Итак, анализ феномена подогнанности, распространимый в принципе на все бытовые артефакты в целом – а я просто не вижу принципиальных оснований, препятствующих подобной генерализации[17], – позволяет сделать важнейший в методологическом отношении вывод. Внешняя искусственная предметная среда, которую мы застаем с первых же дней нашей жизни, является знаковой уже по самой своей искусственной сути. В отличие от естественно-животной она обладает – причем до всякой, подчеркиваю еще раз, речи – выраженной потенцией превращаться в мир, окружающий именно человека, т. е. существа, чья видовая природа, в противовес родовой, сущностно определяется его знаковой компетенцией. Если учесть, однако, что в данном случае знаки представляют собой опредмеченные и вынесенные вовне телесно-двигательные возможности человека и что им, следовательно, как подлинным его органопроекциям изначально присуща обратная, центростремительная и эго-центричная интенция, однозначно связующая их с обобщенным предметным понятием, представленным в нас прежде всего на биодинамическом уровне проприоцепции, – если, повторяю, учесть все это, то тогда и проблема значения языкового знака предстанет перед нами в несколько непривычном свете.

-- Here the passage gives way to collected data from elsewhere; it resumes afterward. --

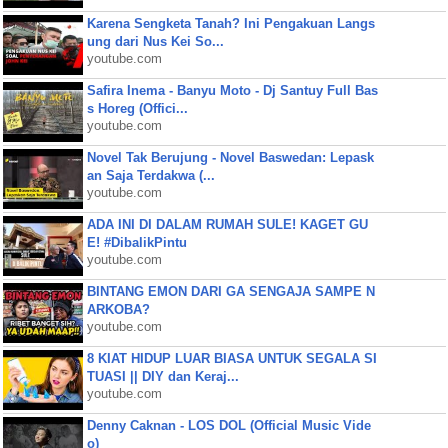
Karena Sengketa Tanah? Ini Pengakuan Langs
ung dari Nus Kei So...
youtube.com
Safira Inema - Banyu Moto - Dj Santuy Full Bas
s Horeg (Offici...
youtube.com
Novel Tak Berujung - Novel Baswedan: Lepask
an Saja Terdakwa (...
youtube.com
ADA INI DI DALAM RUMAH SULE! KAGET GU
E! #DibalikPintu
youtube.com
BINTANG EMON DARI GA SENGAJA SAMPE N
ARKOBA?
youtube.com
8 KIAT HIDUP LUAR BIASA UNTUK SEGALA SI
TUASI || DIY dan Keraj...
youtube.com
Denny Caknan - LOS DOL (Official Music Vide
o)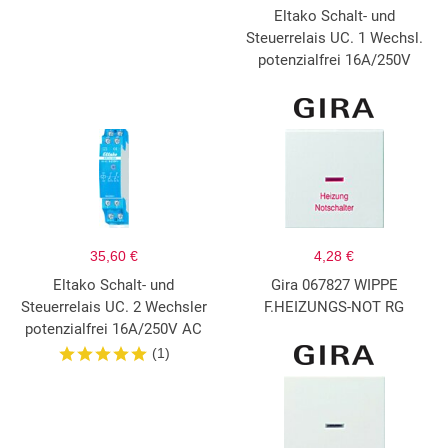
Eltako Schalt- und
Steuerrelais UC. 1 Wechsl.
potenzialfrei 16A/250V
35,60 €
4,28 €
Eltako Schalt- und
Gira 067827 WIPPE
Steuerrelais UC. 2 Wechsler
F.HEIZUNGS-NOT RG
potenzialfrei 16A/250V AC
(1)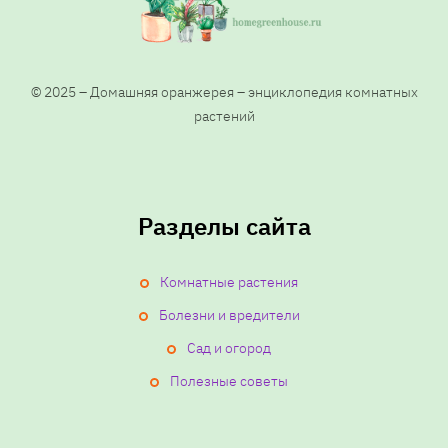
© 2025 – Домашняя оранжерея – энциклопедия комнатных
растений
Разделы сайта
Комнатные растения
Болезни и вредители
Сад и огород
Полезные советы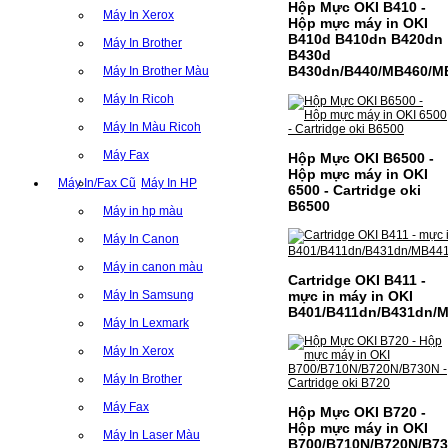
Hộp Mực OKI B410 -
Máy In Xerox
Hộp mực máy in OKI
B410d B410dn B420dn
Máy In Brother
B430d
B430dn/B440/MB460/M
Máy In Brother Màu
Máy In Ricoh
Máy In Màu Ricoh
Máy Fax
Hộp Mực OKI B6500 -
Hộp mực máy in OKI
Máy In/Fax Cũ
Máy In HP
6500 - Cartridge oki
B6500
Máy in hp màu
Máy In Canon
Máy in canon màu
Cartridge OKI B411 -
mực in máy in OKI
Máy In Samsung
B401/B411dn/B431dn/
Máy In Lexmark
Máy In Xerox
Máy In Brother
Máy Fax
Hộp Mực OKI B720 -
Hộp mực máy in OKI
Máy In Laser Màu
B700/B710N/B720N/B7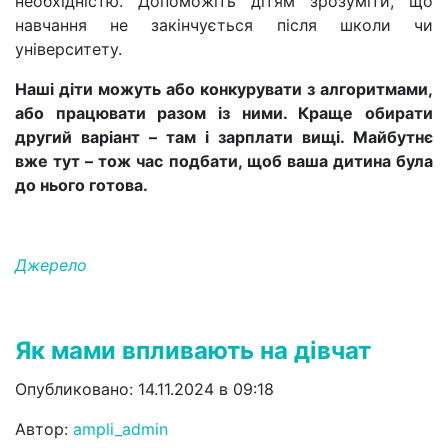
необхідністю. Допоможіть дітям зрозуміти, що
навчання не закінчується після школи чи
університету.
Наші діти можуть або конкурувати з алгоритмами,
або працювати разом із ними. Краще обирати
другий варіант – там і зарплати вищі. Майбутнє
вже тут – тож час подбати, щоб ваша дитина була
до нього готова.
Джерело
Як мами впливають на дівчат
Опубликовано: 14.11.2024 в 09:18
Автор:
ampli_admin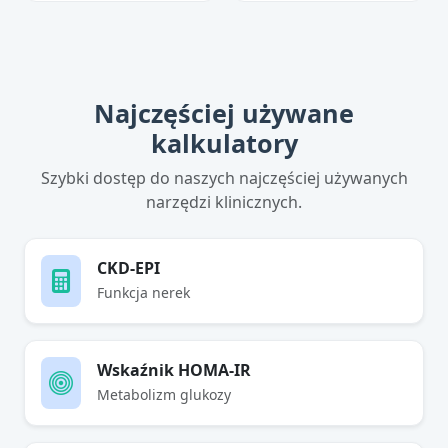
Najczęściej używane
kalkulatory
Szybki dostęp do naszych najczęściej używanych
narzędzi klinicznych.
CKD-EPI
Funkcja nerek
Wskaźnik HOMA-IR
Metabolizm glukozy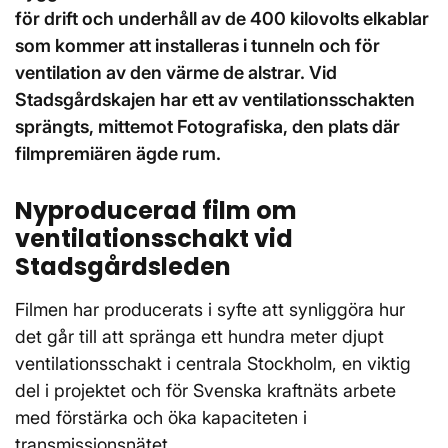
för drift och underhåll av de 400 kilovolts elkablar
som kommer att installeras i tunneln och för
ventilation av den värme de alstrar. Vid
Stadsgårdskajen har ett av ventilationsschakten
sprängts, mittemot Fotografiska, den plats där
filmpremiären ägde rum.
Nyproducerad film om
ventilationsschakt vid
Stadsgårdsleden
Filmen har producerats i syfte att synliggöra hur
det går till att spränga ett hundra meter djupt
ventilationsschakt i centrala Stockholm, en viktig
del i projektet och för Svenska kraftnäts arbete
med förstärka och öka kapaciteten i
transmissionsnätet.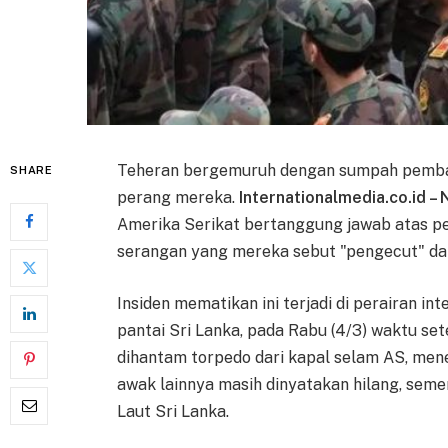
Teheran bergemuruh dengan sumpah pembala
SHARE
perang mereka.
Internationalmedia.co.id –
Amerika Serikat bertanggung jawab atas p
serangan yang mereka sebut "pengecut" da
Insiden mematikan ini terjadi di perairan in
pantai Sri Lanka, pada Rabu (4/3) waktu se
dihantam torpedo dari kapal selam AS, mene
awak lainnya masih dinyatakan hilang, seme
Laut Sri Lanka.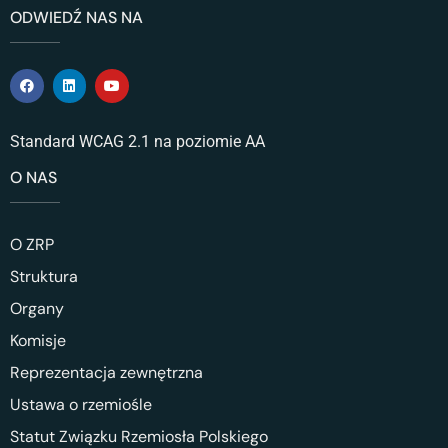
ODWIEDŹ NAS NA
Standard WCAG 2.1 na poziomie AA
O NAS
O ZRP
Struktura
Organy
Komisje
Reprezentacja zewnętrzna
Ustawa o rzemiośle
Statut Związku Rzemiosła Polskiego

В первую очередь это коснется индикативной функции слова, которую со времени Л. С. Выготского принято называть предметной отнесенностью. Насколько мне известно, адекватность данного выражения существу вопроса никем в отечественной психологии не ставилась до сих пор под сомнение. Все, так или иначе, сходятся на том, что языковой знак в этой своей указующей функции работает как бы по схеме индикативной дуги, берущей начало в человеке и обрывающейся на именуемом им предмете. А между тем из всего, что говорилось ранее по поводу феномена подогнанности, должно быть уже совершенно ясно, что абсолютное противопоставление сигнификативной функции языкового знака функции индикативной и сведение последней исключительно к предметной его отнесенности, к простому указанию на предмет недопустимо упрощает реальную картину семиозиса, отражая лишь половину того единого замкнутого кольцеобразного процесса, в котором на деле участвуют слова, маркирующие практически осваиваемые нами с детства бытовые артефакты.

На этом приходится настаивать, поскольку в данном случае именуемый словом предмет, будучи сам однозначно читаемым знаком и к тому же знаком с прямо противоположной, центростремительной направленностью, отсылает его обратно – к выявленной, зафиксированной и обозначенной им самим двигательно-рецепторной возможности человеческого существа. Индикативный цикл в результате замыкается, и слово, опосредуясь сначала предметом, а затем и предметным понятием, непосредственно вживленным в биодинамическую чувственную ткань нашего тела, получает резко выраженную эго-центрическую направленность.

Опережая возможные возражения, сразу же скажу, что подобная эго-центрическая направленность языкового знака ни в коей мере не может рассматриваться в качестве сколько-нибудь существенного препятствия к достижению нами взаимопонимания при повседневном речевом общении. Ведь сама эго-центричность слова прямо предполагает здесь и одновременную его антропоцентричность и предполагает уже в силу того только, что у каждого человека за сходной предметной отнесенностью слов будут изначально скрываться сходные предметные понятия, которые сформировались у всех нас на уровне предметных действий в виде принципиально сходных – благодаря анатомическому нашему подобию – проприоцептивных инвариантов.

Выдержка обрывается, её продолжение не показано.